Na verdade, não é por
que não existe apoio publico a uma atitude que não significa que a sociedade
não a tolera e pratica, ou será que 80% das vitimas de assassinato são negras
simplesmente por problema econômico?
Opressão não é apenas
holocausto. Por que uma pessoa branca é bonita e um negro é um negão bonito?
Viver em uma sociedade em que você não é normal, conforme o pensamento
dominante, é opressor.
5 – O fato de ser uma medida afirmativa ou temporária não
muda o fato de que não é uma medida eficaz (ou que só é eficaz pra aumentar o
número de minorias étnicas na universidade, sem diminuir o pré-conceito e
servindo de argumento inclusive para incitá-lo). Nós sabemos que o governo
brasileiro é mestre em tapar o sol com a peneira, e já vimos várias medidas
“temporárias” se tornarem prejuízos consideráveis em longo prazo (vide bolsa
família, auxílio reclusão...).
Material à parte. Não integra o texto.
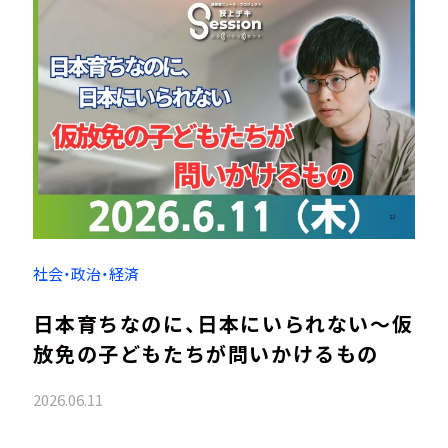
社会・政治・経済
日本育ちなのに、日本にいられない～仮
放免の子どもたちが問いかけるもの
2026.06.11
O problema da inserção do negro na sociedade
poderia ser trabalhado de outras formas bem mais justas do que deixar certos
indivíduos de fora da universidade, uma informação bem fácil de achar é que 3 a
cada 4 crianças matriculadas até o quinto ano estudam em escolas públicas,
assim o governo tem todo o espaço amostral que precisa pra fazer quantas
campanhas humanitárias quiser para difundir a igualdade. Aliás, mesmo antes das
cotas entrarem em vigor, o número de negros nas universidades já estava
aumentando, como mostra esta imagem do notíciasterra, mas cuja fonte é o IBGE(lembrando
que as cotas passaram a valer em todas
as universidades a partir de 2012):
R:
O objetivo é aumentar a normalidade, inserir os negros em
todas as escalas sociais e o ensino superior é o
instrumento, nesses termos parece-me eficaz. Mais uma vez, as cotas não são perfeitas, mas
bem razoáveis e viáveis. Ninguém discorda que a solução final é extinguir o
preconceito e ter ensino publico de alta qualidade, quando se fala de ações
afirmativas é a busca por mudanças a curta e médio prazo.
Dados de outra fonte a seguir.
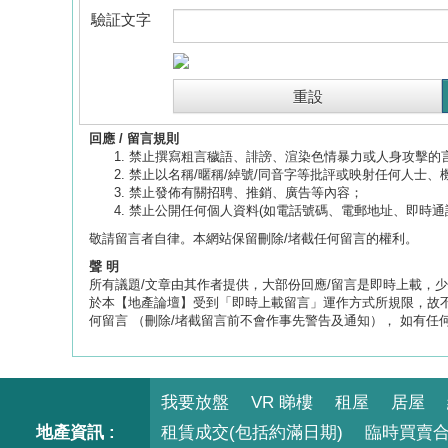
驗証文字
回應 / 留言規則
禁止撰寫粗言穢語、誹謗、渲染色情暴力或人身攻擊的
禁止以名稱/暱稱/綽號/同音字等批評或映射任何人士、
禁止發佈有關招聘、推銷、廣告等內容；
禁止公開任何個人資料(如電話號碼、電郵地址、即時通
敬請留言者自律。本網站保留刪除/堵截任何留言的權利。
聲 明
所有議題/文章由其作者提供，大部份回應/留言是即時上載，少部份
於本【地產論壇】受到「即時上載留言」運作方式所規限，故不
何留言 （刪除/堵截留言前不會作事先警告及通知）， 如有任
我要放盤
VR 睇樓
租屋
居屋
地產資訊 :
租賃成交(包括約滿日期)
臨時買賣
Os dados apresentados são um ótimo argumento, ainda que
fosse de mais valia separar pretos e pardos e saber os critérios. Vale também ressaltar que os brancos também
tiveram aumento significativo, então a proporção não mudou tanto. Além da
validade e realidade desses dados, será que intensificar o processo a custa de
1 ou outra vaga de alguém que terá mais oportunidades é ruim? Se quisermos
melhorar a sociedade cada grupo terá que abrir mão de seus privilégios.
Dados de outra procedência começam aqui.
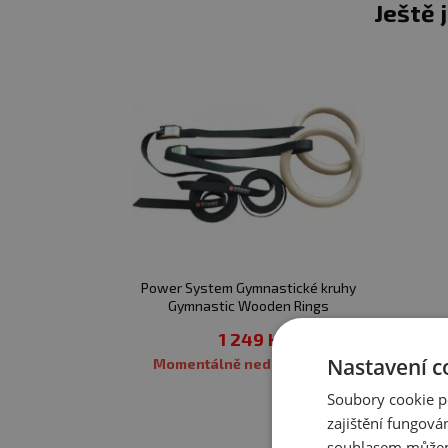
Ještě 
ideální cvičební p
využití také u klas
tahy a mnoho dalších
sandbag je vhodný 
zvyšování dynamick
možnost měnit váh
4 typy úchopů
Power System Gymnastické kruhy
náplň - PVC kuličk
Gymnastic Wooden Rings
vak je vyroben z m
1 249 Kč
Nastavení c
Momentálně nedostupné
varianty zátěže: 10 
Soubory cookie p
zajištění fungová
souhlasem můžem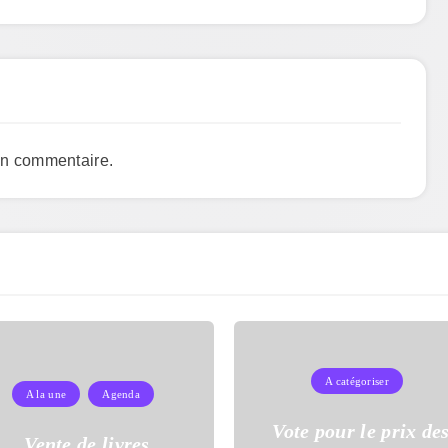
un commentaire.
A catégoriser
A la une
Agenda
Vote pour le prix de
Vente de livres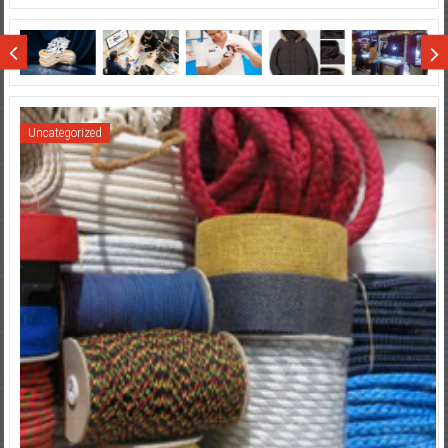
di
Wisata
Sumatera
Uncategorized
Por fim vale comentar essa pesquisa sem fonte da IstoÉ, que
usa casos pontuais para tentar estabelecer uma “regra”. A tal pesquisa diz que
90% dos professores de 4 universidades federais afirmam que as cotas não
fomentam o racismo. Para começar, não seria mais conveniente fazer esta
pesquisa com os alunos em vez de com os professores? Quem já estudou em uma
universidade federal sabe que a atenção que a maioria dos professores tem com
os alunos não pode ser dita “especial”, e a própria lógica mostra que quando a
disputa pelas vagas se torna segregativa, com um ou outro grupo étnico
recebendo privilégios (uma porcentagem das vagas garantida é indiscutivelmente
um privilégio) em detrimento dos demais grupos o próprio racismo está sendo
fomentado (embora não hajam, ou eu apenas não encontrei dados suficientes para
dar uma perspectiva panorâmica a isso). Isso vai contra o sonho de um dos meus
ídolos pessoais, Luther King que sonhava com um mundo onde as pessoas não
fossem julgadas pela cor da pele, mas pela firmeza do caráter.
R:
Vagas de deficiente são privilégios? Isso incita o ódio? Eu
entendo seu ponto, de verdade, mas não concordo. Minha resposta a esse item
esta dissolvida por todo texto, então gostaria de concluir com um pensamento: Tratamento
igual aos iguais. Até lá, o nosso ídolo vai ter que esperar.